Tebrik ve başarı dileklerimi sunuyorum. Her şey sizin ve sevdiklerinizin gönlüne göre olsun.
Kaleminizin daim ve kudretli; İlhamınızın bol olmasını diliyorum.!
Sevgi ve saygılarımla...
Tekirdağ'dan şiirine dokuzuncu Tam Puan geliyor.
Dr. İrfan Yılmaz.
Bence şiiri maddesel bir misalle örneklemek pek doğru değil çünkü bu duygu işidir ve herkese göre değişik anlamlar ,tepkiler yaratır.Yani demek istiyorum ki çayın tadı her içen için aynıdır ama şiirin tadı okuyana göre değişir.Nasıl gruplanabilir ki kimisi için kahvaltı kimisi için demli bir bardak çay desek kahvaltı olanı daha mı üstün olacak.Ya ben bir bardak çayı kahvaltıdan çok seviyorsam.:))Şiir su gibidir elinizle tutamazsınız,bir şekle sokamazsınız.İster için ister gidin size kalmış.Ben bu berrak sudan kana kana içtim yüreğinize sağlık güzel bir şiirdi Selma hanım
Şiirin şairi dostum tebrikler!
Oku bakalım senin bu şiirin hangi guruba giriyor?

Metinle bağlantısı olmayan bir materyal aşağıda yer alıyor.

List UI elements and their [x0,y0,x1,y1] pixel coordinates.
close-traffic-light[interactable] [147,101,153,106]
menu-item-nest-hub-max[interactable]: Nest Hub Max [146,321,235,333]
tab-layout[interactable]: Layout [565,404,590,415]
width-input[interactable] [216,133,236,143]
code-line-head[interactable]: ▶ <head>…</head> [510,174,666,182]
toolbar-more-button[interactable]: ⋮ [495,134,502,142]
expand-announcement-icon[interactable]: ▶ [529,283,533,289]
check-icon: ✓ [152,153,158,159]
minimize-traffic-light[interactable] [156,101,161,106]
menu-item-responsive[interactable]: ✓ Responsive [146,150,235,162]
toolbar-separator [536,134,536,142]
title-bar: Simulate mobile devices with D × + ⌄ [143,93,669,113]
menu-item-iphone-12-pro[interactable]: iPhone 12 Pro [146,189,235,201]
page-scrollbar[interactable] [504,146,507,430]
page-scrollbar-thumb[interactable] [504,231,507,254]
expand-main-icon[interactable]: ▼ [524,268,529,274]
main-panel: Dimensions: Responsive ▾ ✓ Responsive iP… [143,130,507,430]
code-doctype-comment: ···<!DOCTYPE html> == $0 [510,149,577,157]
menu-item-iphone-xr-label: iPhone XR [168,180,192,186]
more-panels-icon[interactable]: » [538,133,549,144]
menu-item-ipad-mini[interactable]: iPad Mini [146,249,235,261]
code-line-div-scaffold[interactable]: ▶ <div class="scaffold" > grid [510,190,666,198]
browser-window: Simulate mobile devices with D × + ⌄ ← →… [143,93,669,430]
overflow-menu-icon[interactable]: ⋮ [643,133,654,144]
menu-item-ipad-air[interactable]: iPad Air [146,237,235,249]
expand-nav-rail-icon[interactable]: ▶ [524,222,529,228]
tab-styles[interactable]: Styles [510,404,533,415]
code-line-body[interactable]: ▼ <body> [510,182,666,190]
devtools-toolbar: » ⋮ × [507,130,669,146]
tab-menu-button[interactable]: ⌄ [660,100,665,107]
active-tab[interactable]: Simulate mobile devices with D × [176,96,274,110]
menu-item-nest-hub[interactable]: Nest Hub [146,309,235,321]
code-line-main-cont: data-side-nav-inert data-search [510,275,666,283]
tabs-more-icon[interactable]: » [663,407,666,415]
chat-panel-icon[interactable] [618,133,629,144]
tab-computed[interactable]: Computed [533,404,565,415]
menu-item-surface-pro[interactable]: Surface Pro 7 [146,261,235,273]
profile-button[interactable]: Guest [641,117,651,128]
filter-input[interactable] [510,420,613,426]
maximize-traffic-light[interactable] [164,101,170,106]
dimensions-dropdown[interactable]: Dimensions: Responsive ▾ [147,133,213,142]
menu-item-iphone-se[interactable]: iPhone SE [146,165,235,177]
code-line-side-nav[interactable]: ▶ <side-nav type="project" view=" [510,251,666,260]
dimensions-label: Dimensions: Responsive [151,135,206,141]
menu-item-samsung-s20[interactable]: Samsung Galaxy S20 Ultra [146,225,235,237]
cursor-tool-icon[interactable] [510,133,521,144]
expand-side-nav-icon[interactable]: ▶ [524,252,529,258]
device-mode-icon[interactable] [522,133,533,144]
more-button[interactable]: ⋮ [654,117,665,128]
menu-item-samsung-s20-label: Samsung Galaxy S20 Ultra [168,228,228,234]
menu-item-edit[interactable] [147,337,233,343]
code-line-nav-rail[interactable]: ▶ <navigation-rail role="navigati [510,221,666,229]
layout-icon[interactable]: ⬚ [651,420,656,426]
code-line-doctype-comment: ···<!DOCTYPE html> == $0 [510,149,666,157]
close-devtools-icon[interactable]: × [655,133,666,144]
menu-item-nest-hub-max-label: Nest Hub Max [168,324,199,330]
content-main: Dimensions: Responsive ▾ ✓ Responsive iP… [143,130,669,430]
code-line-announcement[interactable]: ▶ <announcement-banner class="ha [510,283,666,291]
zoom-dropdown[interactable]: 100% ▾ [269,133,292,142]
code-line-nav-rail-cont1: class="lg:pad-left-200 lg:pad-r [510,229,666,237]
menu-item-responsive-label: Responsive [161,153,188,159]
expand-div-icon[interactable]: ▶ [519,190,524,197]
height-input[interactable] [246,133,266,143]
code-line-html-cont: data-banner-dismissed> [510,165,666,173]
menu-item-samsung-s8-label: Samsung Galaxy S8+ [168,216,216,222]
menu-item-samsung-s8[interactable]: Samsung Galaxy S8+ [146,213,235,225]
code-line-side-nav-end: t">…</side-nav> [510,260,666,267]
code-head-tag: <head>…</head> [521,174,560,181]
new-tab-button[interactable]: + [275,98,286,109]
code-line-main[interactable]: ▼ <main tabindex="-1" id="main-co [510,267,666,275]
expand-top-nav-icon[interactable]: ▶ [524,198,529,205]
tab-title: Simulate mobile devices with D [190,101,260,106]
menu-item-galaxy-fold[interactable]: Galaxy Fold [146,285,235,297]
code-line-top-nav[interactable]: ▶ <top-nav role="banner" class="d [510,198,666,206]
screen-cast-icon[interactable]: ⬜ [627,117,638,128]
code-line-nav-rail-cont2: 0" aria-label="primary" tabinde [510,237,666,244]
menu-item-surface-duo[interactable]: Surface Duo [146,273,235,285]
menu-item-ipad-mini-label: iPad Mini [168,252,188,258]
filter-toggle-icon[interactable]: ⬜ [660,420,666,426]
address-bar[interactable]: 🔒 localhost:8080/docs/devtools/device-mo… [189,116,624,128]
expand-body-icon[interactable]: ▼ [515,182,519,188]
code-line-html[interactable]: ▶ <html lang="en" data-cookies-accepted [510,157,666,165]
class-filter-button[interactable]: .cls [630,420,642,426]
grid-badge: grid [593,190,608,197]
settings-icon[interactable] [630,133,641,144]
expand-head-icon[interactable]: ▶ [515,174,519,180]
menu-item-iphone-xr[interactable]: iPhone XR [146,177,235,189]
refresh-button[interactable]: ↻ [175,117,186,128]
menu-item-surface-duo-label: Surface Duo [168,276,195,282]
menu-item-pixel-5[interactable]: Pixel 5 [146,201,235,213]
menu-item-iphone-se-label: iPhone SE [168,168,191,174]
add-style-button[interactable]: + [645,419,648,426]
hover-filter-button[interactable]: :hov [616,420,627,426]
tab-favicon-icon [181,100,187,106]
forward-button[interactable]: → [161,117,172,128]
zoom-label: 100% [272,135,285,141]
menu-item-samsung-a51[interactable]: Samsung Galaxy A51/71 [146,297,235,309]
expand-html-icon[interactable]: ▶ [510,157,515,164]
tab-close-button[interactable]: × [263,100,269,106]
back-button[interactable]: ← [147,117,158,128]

Sen cevabını bulamazsan bana sor söyleyeceğim!
Nasılmı?
Şiir öyle olmalıdırki bir örnekle izah edeyim.
Mavi şairler;
Çay(Şiir) kaynatırlar,demlerler,şekerini atar ve tiryakiye sunarlar,bunlar zayıf şairlerdir.
Kırmızı Şairler; şekeri atmadan veriri ama yanına şekeri koyar,dileyen dilediği gibi şeker atar ve çayını yudumlar.

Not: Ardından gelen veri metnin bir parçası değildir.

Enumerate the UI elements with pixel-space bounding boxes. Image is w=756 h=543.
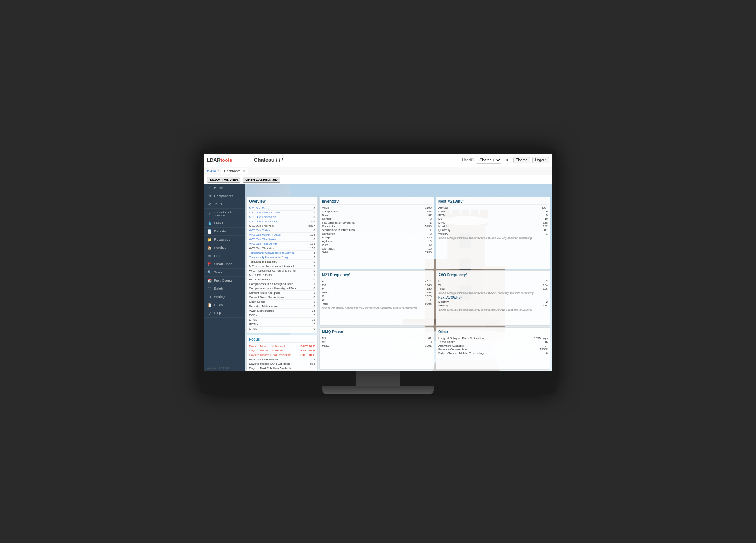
topbar: LDAR tools Chateau / / / User01 Chateau … xyxy=(204,154,552,167)
logo-ldar: LDAR xyxy=(207,157,220,163)
focus-panel: Focus Days to Missed 1st AttemptPAST DUE… xyxy=(246,335,318,371)
smartflags-icon: 🚩 xyxy=(207,262,212,266)
sidebar-item-scout[interactable]: 🔍 Scout xyxy=(204,269,245,277)
overview-row: Components in an Unassigned Tour0 xyxy=(249,286,315,291)
overview-row: M21 Due Within 4 Days1 xyxy=(249,211,315,215)
sidebar-item-home[interactable]: ⌂ Home xyxy=(204,184,245,192)
focus-row: Days to Missed 1st ReTestPAST DUE xyxy=(249,348,315,353)
overview-row: M21 Due This Month5307 xyxy=(249,219,315,224)
dashboard-tab-close[interactable]: × xyxy=(243,169,245,173)
sidebar-item-inspections[interactable]: ✓ Inspections & Attempts xyxy=(204,209,245,219)
focus-row: Days to Missed DOR Est Repair-585 xyxy=(249,362,315,366)
next-m21why-items: Annual4004DTM6IDTM5M110MMQ138Monthly132Q… xyxy=(438,206,548,235)
inventory-items: Valve1190Compressor788Drain37Sensor2Inst… xyxy=(322,206,432,254)
enjoy-view-button[interactable]: ENJOY THE VIEW xyxy=(207,177,240,183)
action-bar: ENJOY THE VIEW OPEN DASHBOARD xyxy=(204,175,552,184)
next-m21why-note: *DORs with special frequencies may preve… xyxy=(438,237,548,239)
overview-row: AVO Due Today0 xyxy=(249,228,315,233)
breadcrumb-bar: Home × Dashboard × xyxy=(204,167,552,175)
avo-freq-note: *DORs with special frequencies may preve… xyxy=(438,292,548,294)
sidebar-item-tours[interactable]: ◎ Tours xyxy=(204,200,245,209)
reports-icon: 📄 xyxy=(207,229,212,234)
sidebar-item-smartflags[interactable]: 🚩 Smart Flags xyxy=(204,260,245,269)
scout-icon: 🔍 xyxy=(207,270,212,274)
fieldevents-icon: 📅 xyxy=(207,279,212,283)
overview-panel: Overview M21 Due Today0M21 Due Within 4 … xyxy=(246,197,318,333)
overview-row: Temporarily Unavailable in Service4 xyxy=(249,251,315,255)
sidebar-item-ogi[interactable]: 👁 OGI xyxy=(204,252,245,260)
inspections-icon: ✓ xyxy=(207,212,212,216)
topbar-user: User01 xyxy=(462,158,474,162)
monitor-screen: LDAR tools Chateau / / / User01 Chateau … xyxy=(204,154,552,371)
overview-row: M21 Insp on tour comps this month0 xyxy=(249,264,315,269)
sidebar-item-porches[interactable]: 🏠 Porches xyxy=(204,244,245,252)
focus-row: Days to Next TUx Item Available-- xyxy=(249,366,315,371)
logo-area: LDAR tools xyxy=(207,157,248,163)
components-icon: ⚙ xyxy=(207,194,212,198)
mmq-phase-title: MMQ Phase xyxy=(322,330,432,335)
sidebar-item-rules[interactable]: 📋 Rules xyxy=(204,301,245,309)
m21-freq-items: A4014EX1245M130MMQ158Q1020W1Total6568 xyxy=(322,280,432,305)
theme-button[interactable]: Theme xyxy=(513,157,530,163)
focus-row: Days to Missed 1st AttemptPAST DUE xyxy=(249,344,315,348)
overview-row: Temporarily Unavailable Purged3 xyxy=(249,255,315,260)
overview-row: AVO Due Within 4 Days134 xyxy=(249,233,315,237)
main-body: ⌂ Home ⚙ Components ◎ Tours ✓ Inspection… xyxy=(204,184,552,371)
focus-title: Focus xyxy=(249,337,315,343)
breadcrumb-dashboard[interactable]: Dashboard × xyxy=(221,168,248,174)
version-label: Version 1.3.2.1180 xyxy=(204,366,245,371)
other-title: Other xyxy=(438,330,548,335)
sidebar-item-settings[interactable]: ⚙ Settings xyxy=(204,293,245,301)
left-column: Overview M21 Due Today0M21 Due Within 4 … xyxy=(245,195,319,371)
mmq-phase-items: M181M20MMQ1091 xyxy=(322,337,432,347)
overview-title: Overview xyxy=(249,199,315,205)
topbar-right: User01 Chateau ⊞ Theme Logout xyxy=(462,157,549,164)
logout-button[interactable]: Logout xyxy=(532,157,549,163)
next-m21why-title: Next M21Why* xyxy=(438,199,548,205)
avo-freq-title: AVO Frequency* xyxy=(438,273,548,278)
monitor-icon-btn[interactable]: ⊞ xyxy=(504,157,511,163)
content-area: Overview M21 Due Today0M21 Due Within 4 … xyxy=(245,184,552,371)
sidebar-item-safety[interactable]: 🛡 Safety xyxy=(204,285,245,293)
sidebar-item-reports[interactable]: 📄 Reports xyxy=(204,228,245,236)
focus-rows: Days to Missed 1st AttemptPAST DUEDays t… xyxy=(249,344,315,371)
panels-right: Inventory Valve1190Compressor788Drain37S… xyxy=(319,195,552,371)
overview-row: Report to Maintenance0 xyxy=(249,304,315,309)
sidebar-item-leaks[interactable]: 💧 Leaks xyxy=(204,219,245,228)
focus-row: Days to Missed Final ResolutionPAST DUE xyxy=(249,353,315,357)
resources-icon: 📁 xyxy=(207,238,212,242)
overview-row: Open Leaks0 xyxy=(249,300,315,304)
mmq-phase-panel: MMQ Phase M181M20MMQ1091 xyxy=(319,327,434,370)
m21-freq-title: M21 Frequency* xyxy=(322,273,432,278)
sidebar-item-components[interactable]: ⚙ Components xyxy=(204,192,245,200)
stand-base xyxy=(322,386,434,394)
next-avowhy-items: Monthly2Weekly134 xyxy=(438,300,548,307)
sidebar-item-resources[interactable]: 📁 Resources xyxy=(204,236,245,244)
overview-row: DTMs16 xyxy=(249,318,315,322)
page-title: Chateau / / / xyxy=(254,157,462,163)
open-dashboard-button[interactable]: OPEN DASHBOARD xyxy=(243,177,280,183)
overview-row: AVO Due This Month136 xyxy=(249,242,315,246)
monitor-outer: LDAR tools Chateau / / / User01 Chateau … xyxy=(200,149,556,394)
overview-row: IDTMs7 xyxy=(249,322,315,327)
help-icon: ? xyxy=(207,311,212,315)
other-items: Longest Delay on Daily Calibration1575 d… xyxy=(438,337,548,355)
focus-row: Past Due Leak Events19 xyxy=(249,357,315,362)
home-icon: ⌂ xyxy=(207,186,212,190)
sidebar-item-help[interactable]: ? Help xyxy=(204,309,245,318)
overview-row: AVO Due This Week0 xyxy=(249,237,315,242)
next-m21why-panel: Next M21Why* Annual4004DTM6IDTM5M110MMQ1… xyxy=(436,197,550,269)
overview-row: AVO Insp on tour comps this month0 xyxy=(249,269,315,273)
avo-freq-panel: AVO Frequency* M2W134Total136 *DORs with… xyxy=(436,270,550,326)
monitor-stand xyxy=(204,371,552,394)
sidebar-item-fieldevents[interactable]: 📅 Field Events xyxy=(204,277,245,285)
client-select[interactable]: Chateau xyxy=(476,157,501,164)
breadcrumb-home[interactable]: Home xyxy=(207,169,216,173)
m21-freq-panel: M21 Frequency* A4014EX1245M130MMQ158Q102… xyxy=(319,270,434,326)
overview-row: M21 Due This Week0 xyxy=(249,215,315,219)
rules-icon: 📋 xyxy=(207,303,212,307)
overview-row: AVO Due This Year136 xyxy=(249,246,315,251)
overview-row: DORs7 xyxy=(249,313,315,318)
m21-freq-note: *DORs with special frequencies may preve… xyxy=(322,306,432,309)
app: LDAR tools Chateau / / / User01 Chateau … xyxy=(204,154,552,371)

Turuncu Şairler;çaydanlıgı yanına koyar belki açık içiyordur yahut demli.Bunu tiryakiye bırakırlar bu da bir tarzdır.
Siyah Şairler;
Sıcak suyu hazırlar,yanına çay paketini koyar,oralet koyar ve hatta kahve koyar ve bir çok çeşit de ekleyebilir,tiryakinin önüne koyar.Bu çok başarılı şairlerin işidir.
Hele bir de ustatlar vardır.
Beyaz Şairler;
Tiryakinin yanına su,ısıtmak için tüp,çay,ve daha bir çok soguk içeçek ve Yemek yapabilmesi için gerekli malzemeleride koyarki tiryaki karnını doyursun sonrasında çay veya başka bir şey içebilsin.İşte bu!büyük ustatların işidir.

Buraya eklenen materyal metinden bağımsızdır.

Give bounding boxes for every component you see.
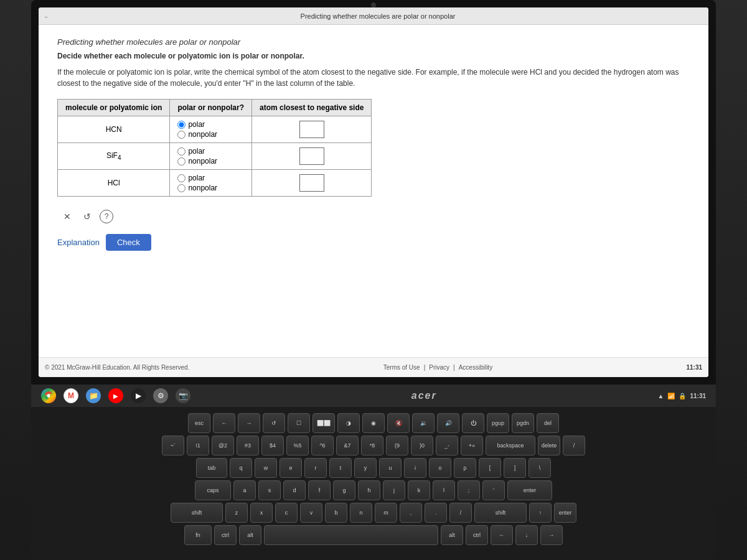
- key-5[interactable]: %5: [286, 436, 309, 455]
- key-m[interactable]: m: [375, 503, 397, 523]
- key-q[interactable]: q: [230, 458, 252, 478]
- help-button[interactable]: ?: [100, 210, 113, 223]
- key-arrow-up[interactable]: ↑: [529, 503, 552, 523]
- key-7[interactable]: &7: [336, 436, 359, 455]
- key-mute[interactable]: 🔇: [387, 413, 410, 433]
- key-6[interactable]: ^6: [311, 436, 334, 455]
- key-shift-left[interactable]: shift: [171, 503, 223, 523]
- nonpolar-radio-sif4[interactable]: nonpolar: [177, 157, 217, 166]
- key-t[interactable]: t: [329, 458, 352, 478]
- key-c[interactable]: c: [275, 503, 298, 523]
- key-n[interactable]: n: [350, 503, 372, 523]
- key-caps[interactable]: caps: [195, 480, 231, 500]
- key-arrow-right[interactable]: →: [540, 525, 563, 545]
- key-h[interactable]: h: [358, 480, 380, 500]
- key-back[interactable]: ←: [213, 413, 235, 433]
- key-i[interactable]: i: [404, 458, 426, 478]
- key-2[interactable]: @2: [212, 436, 234, 455]
- key-w[interactable]: w: [255, 458, 277, 478]
- key-slash[interactable]: /: [449, 503, 472, 523]
- key-b[interactable]: b: [325, 503, 347, 523]
- key-a[interactable]: a: [233, 480, 256, 500]
- polar-radio-hcl[interactable]: polar: [177, 174, 205, 182]
- key-lbracket[interactable]: [: [479, 458, 501, 478]
- key-g[interactable]: g: [333, 480, 355, 500]
- files-icon[interactable]: 📁: [86, 388, 101, 403]
- nonpolar-radio-hcl[interactable]: nonpolar: [177, 184, 217, 192]
- key-windows[interactable]: ⬜⬜: [312, 413, 335, 433]
- key-o[interactable]: o: [429, 458, 451, 478]
- key-ctrl-left[interactable]: ctrl: [214, 525, 237, 545]
- key-u[interactable]: u: [379, 458, 402, 478]
- key-4[interactable]: $4: [261, 436, 284, 455]
- explanation-button[interactable]: Explanation: [57, 238, 100, 247]
- undo-button[interactable]: ↺: [80, 209, 95, 224]
- key-comma[interactable]: ,: [400, 503, 422, 523]
- nonpolar-radio-hcn[interactable]: nonpolar: [177, 130, 217, 139]
- camera-icon[interactable]: 📷: [176, 388, 190, 403]
- key-y[interactable]: y: [354, 458, 377, 478]
- clear-button[interactable]: ✕: [60, 209, 75, 224]
- play-icon[interactable]: ▶: [131, 388, 146, 403]
- key-refresh[interactable]: ↺: [263, 413, 285, 433]
- key-r[interactable]: r: [304, 458, 327, 478]
- key-tab[interactable]: tab: [196, 458, 227, 478]
- terms-link[interactable]: Terms of Use: [383, 364, 420, 371]
- key-1[interactable]: !1: [187, 436, 209, 455]
- key-z[interactable]: z: [225, 503, 248, 523]
- key-p[interactable]: p: [454, 458, 476, 478]
- key-9[interactable]: (9: [386, 436, 408, 455]
- key-shift-right[interactable]: shift: [474, 503, 527, 523]
- gmail-icon[interactable]: M: [63, 388, 78, 403]
- chrome-icon[interactable]: [41, 388, 56, 403]
- key-brightness-down[interactable]: ◑: [337, 413, 360, 433]
- key-alt-left[interactable]: alt: [239, 525, 261, 545]
- key-delete[interactable]: delete: [538, 436, 560, 455]
- key-forward[interactable]: →: [238, 413, 260, 433]
- accessibility-link[interactable]: Accessibility: [459, 364, 492, 371]
- key-x[interactable]: x: [250, 503, 273, 523]
- key-3[interactable]: #3: [237, 436, 259, 455]
- polar-radio-hcn[interactable]: polar: [177, 120, 205, 129]
- key-enter[interactable]: enter: [507, 480, 552, 500]
- key-k[interactable]: k: [408, 480, 430, 500]
- atom-text-hcn[interactable]: [299, 121, 324, 138]
- atom-text-sif4[interactable]: [299, 147, 324, 165]
- key-rbracket[interactable]: ]: [504, 458, 526, 478]
- key-vol-up[interactable]: 🔊: [437, 413, 459, 433]
- key-d[interactable]: d: [283, 480, 306, 500]
- privacy-link[interactable]: Privacy: [429, 364, 449, 371]
- key-l[interactable]: l: [433, 480, 455, 500]
- key-equals[interactable]: +=: [461, 436, 483, 455]
- key-space[interactable]: [264, 525, 438, 545]
- key-semicolon[interactable]: ;: [458, 480, 480, 500]
- key-v[interactable]: v: [300, 503, 322, 523]
- check-button[interactable]: Check: [106, 234, 151, 251]
- key-brightness-up[interactable]: ◉: [362, 413, 385, 433]
- key-arrow-down[interactable]: ↓: [515, 525, 538, 545]
- key-quote[interactable]: ': [482, 480, 505, 500]
- key-pgdn[interactable]: pgdn: [512, 413, 534, 433]
- youtube-icon[interactable]: ▶: [108, 388, 123, 403]
- key-backtick[interactable]: ~`: [162, 436, 184, 455]
- key-arrow-left[interactable]: ←: [491, 525, 513, 545]
- key-backspace[interactable]: backspace: [486, 436, 535, 455]
- key-fullscreen[interactable]: ☐: [288, 413, 310, 433]
- key-del[interactable]: del: [537, 413, 559, 433]
- key-esc[interactable]: esc: [188, 413, 210, 433]
- key-power[interactable]: ⏻: [462, 413, 484, 433]
- key-s[interactable]: s: [258, 480, 281, 500]
- key-fwd-slash[interactable]: /: [563, 436, 585, 455]
- atom-input-hcl[interactable]: [252, 170, 372, 197]
- key-pgup[interactable]: pgup: [487, 413, 509, 433]
- gear-icon[interactable]: ⚙: [153, 388, 168, 403]
- polar-radio-sif4[interactable]: polar: [177, 147, 205, 156]
- key-e[interactable]: e: [280, 458, 302, 478]
- key-fn[interactable]: fn: [184, 525, 212, 545]
- key-enter2[interactable]: enter: [554, 503, 576, 523]
- key-vol-down[interactable]: 🔉: [412, 413, 435, 433]
- key-8[interactable]: *8: [361, 436, 383, 455]
- key-period[interactable]: .: [425, 503, 447, 523]
- key-ctrl-right[interactable]: ctrl: [466, 525, 488, 545]
- atom-input-hcn[interactable]: [252, 116, 372, 143]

Umarım dostum şiir okuyucusuna yani tiryakiye son anlattıgım malzemeleri(yani şiiri) sunabiliriz.
Umarım çaya şeker atıp uzatmazsın;
Belki tiryaki tek şekerli içer veya benim gibi şekersiz içiyordur.
Anlayışına ve hoş görüne sıgınarak dostum yazdım.
Umarım kayda değer bulur ve şiirleirinle yücelirsin.Bu yorumu .İnş diğer şiir dostlarınada ulaştıracagım.
Başarılarılarının devamını diliyorum.
Tebrikler suçlu şaire...
Bir gerçek şudur ki; Hanım şairler daha bir içten daha bir duygulu yazıyorlar. Hissettiklerini yazmak, yazmayı hissetmektir.
Kutluyorum sizi.
Gün dönüyor, elmas bir yaz sabahını çağrıştırıyor her şey...
Güzel şiir...
Tebrikler ...!
açıp baksam kaçıverecekti
kirpiklerimle sarıldım hayaline...
Çok tatlı masumane ve de harika.Kutlarım Selma hanım.